Down to the final line, write out the material beneath exactly, without pictures.
Top of MATERIAL FOR THIS TASK
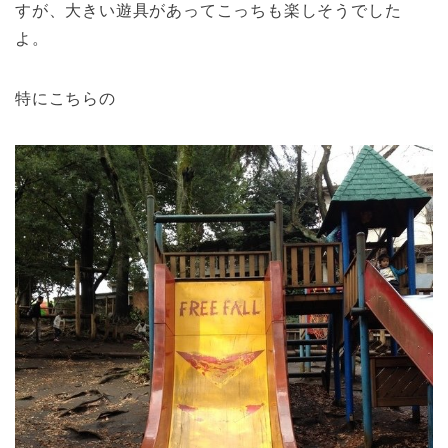
すが、大きい遊具があってこっちも楽しそうでした
よ。
特にこちらの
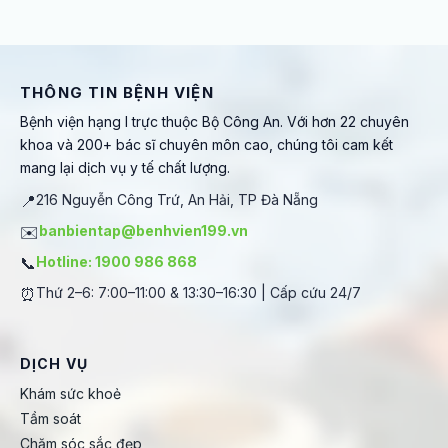
THÔNG TIN BỆNH VIỆN
Bệnh viện hạng I trực thuộc Bộ Công An. Với hơn 22 chuyên
khoa và 200+ bác sĩ chuyên môn cao, chúng tôi cam kết
mang lại dịch vụ y tế chất lượng.
📍
216 Nguyễn Công Trứ, An Hải, TP Đà Nẵng
✉️
banbientap@benhvien199.vn
📞
Hotline: 1900 986 868
⏰
Thứ 2–6: 7:00–11:00 & 13:30–16:30 | Cấp cứu 24/7
DỊCH VỤ
Khám sức khoẻ
Tầm soát
Chăm sóc sắc đẹp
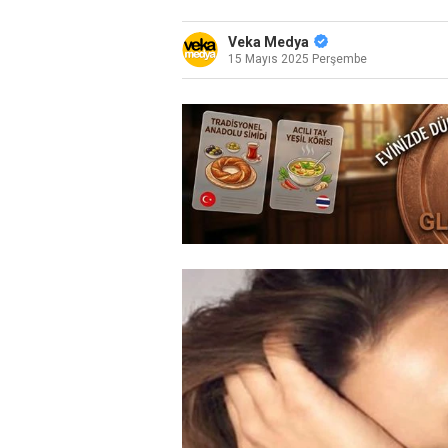
Veka Medya
15 Mayıs 2025 Perşembe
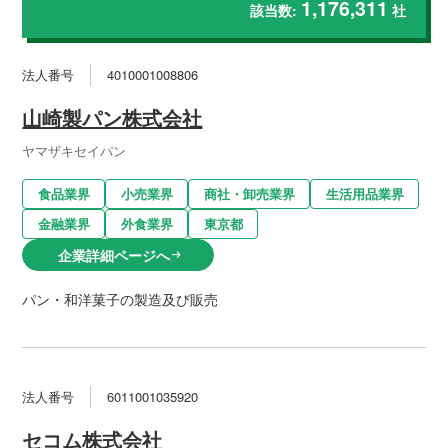
1,176,311
該当数:
社
法人番号
4010001008806
山崎製パン株式会社
ヤマザキセイパン
食品業界
小売業界
商社・卸売業界
生活用品業界
金融業界
外食業界
東京都
企業詳細ページへ
arrow_right_alt
パン・和洋菓子の製造及び販売
法人番号
6011001035920
セコム株式会社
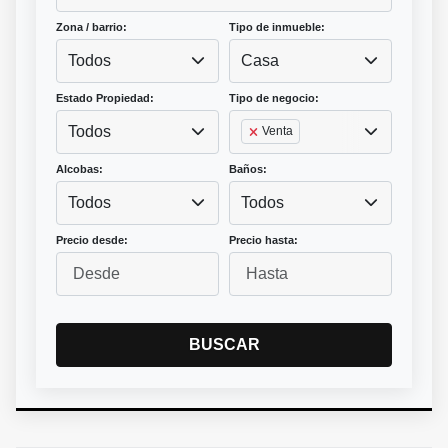
Zona / barrio:
Tipo de inmueble:
Todos
Casa
Estado Propiedad:
Tipo de negocio:
Todos
Venta
Alcobas:
Baños:
Todos
Todos
Precio desde:
Precio hasta:
BUSCAR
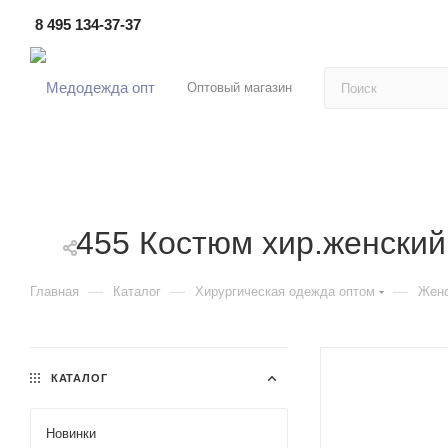
8 495 134-37-37
Оптовый магазин
455 Костюм хир.женский
—
—
—
Главная
Каталог
Хирургическая одежда оптом
Женс
КАТАЛОГ
Новинки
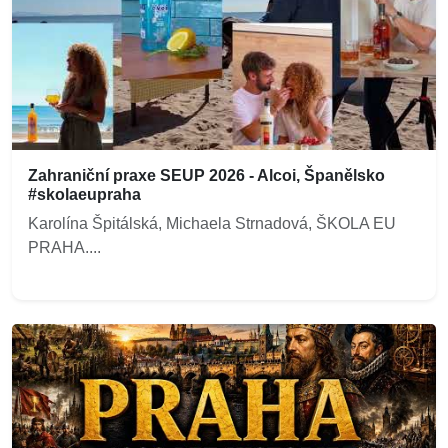
Zahraniční praxe SEUP 2026 - Alcoi, Španělsko
#skolaeupraha
Karolína Špitálská, Michaela Strnadová, ŠKOLA EU
PRAHA....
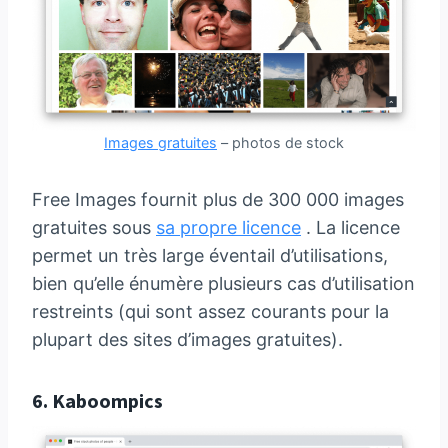
Images gratuites
– photos de stock
Free Images fournit plus de 300 000 images
gratuites sous
sa propre licence
. La licence
permet un très large éventail d’utilisations,
bien qu’elle énumère plusieurs cas d’utilisation
restreints (qui sont assez courants pour la
plupart des sites d’images gratuites).
6.
Kaboompics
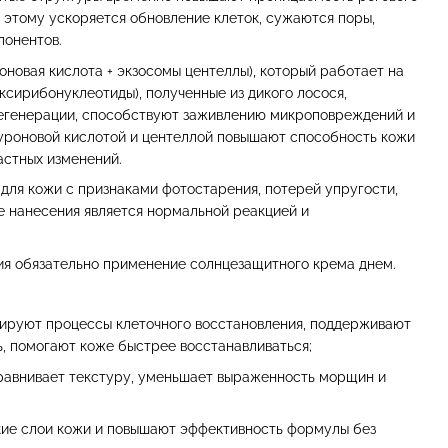
я этому ускоряется обновление клеток, сужаются поры,
понентов.
оновая кислота + экзосомы центеллы), который работает на
ксирибонуклеотиды), полученные из дикого лосося,
регенерации, способствуют заживлению микроповреждений и
уроновой кислотой и центеллой повышают способность кожи
астных изменений.
для кожи с признаками фотостарения, потерей упругости,
е нанесения является нормальной реакцией и
ния обязательно применение солнцезащитного крема днем.
ируют процессы клеточного восстановления, поддерживают
, помогают коже быстрее восстанавливаться;
ыравнивает текстуру, уменьшает выраженность морщин и
кие слои кожи и повышают эффективность формулы без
Bottom of MATERIAL FOR THIS TASK
> **ANSWER TO THIS TASK**:
すが、大きい遊具があってこっちも楽しそうでした
よ。
特にこちらの
THÔNG TIN BỆNH VIỆN
Bệnh viện hạng I trực thuộc Bộ Công An. Với hơn 22 chuyên
khoa và 200+ bác sĩ chuyên môn cao, chúng tôi cam kết
mang lại dịch vụ y tế chất lượng.
📍
216 Nguyễn Công Trứ, An Hải, TP Đà Nẵng
✉️
banbientap@benhvien199.vn
📞
Hotline: 1900 986 868
⏰
Thứ 2–6: 7:00–11:00 & 13:30–16:30 | Cấp cứu 24/7
DỊCH VỤ
Khám sức khoẻ
Tầm soát
Chăm sóc sắc đẹp
Veka Medya
15 Mayıs 2025 Perşembe
1,176,311
該当数:
社
法人番号
4010001008806
山崎製パン株式会社
ヤマザキセイパン
食品業界
小売業界
商社・卸売業界
生活用品業界
金融業界
外食業界
東京都
企業詳細ページへ
arrow_right_alt
パン・和洋菓子の製造及び販売
法人番号
6011001035920
セコム株式会社
Zona / barrio:
Tipo de inmueble:
Todos
Casa
Estado Propiedad:
Tipo de negocio:
Todos
Venta
Alcobas:
Baños:
Todos
Todos
Precio desde:
Precio hasta:
BUSCAR
8 495 134-37-37
Оптовый магазин
455 Костюм хир.женский
—
—
—
Главная
Каталог
Хирургическая одежда оптом
Женс
КАТАЛОГ
Новинки
Zahraniční praxe SEUP 2026 - Alcoi, Španělsko
#skolaeupraha
Karolína Špitálská, Michaela Strnadová, ŠKOLA EU
PRAHA....
Images gratuites
– photos de stock
Free Images fournit plus de 300 000 images
gratuites sous
sa propre licence
. La licence
permet un très large éventail d’utilisations,
bien qu’elle énumère plusieurs cas d’utilisation
restreints (qui sont assez courants pour la
plupart des sites d’images gratuites).
6.
Kaboompics
я этому ускоряется обновление клеток, сужаются поры,
понентов.
оновая кислота + экзосомы центеллы), который работает на
ксирибонуклеотиды), полученные из дикого лосося,
регенерации, способствуют заживлению микроповреждений и
уроновой кислотой и центеллой повышают способность кожи
астных изменений.
для кожи с признаками фотостарения, потерей упругости,
е нанесения является нормальной реакцией и
ния обязательно применение солнцезащитного крема днем.
ируют процессы клеточного восстановления, поддерживают
, помогают коже быстрее восстанавливаться;
ыравнивает текстуру, уменьшает выраженность морщин и
кие слои кожи и повышают эффективность формулы без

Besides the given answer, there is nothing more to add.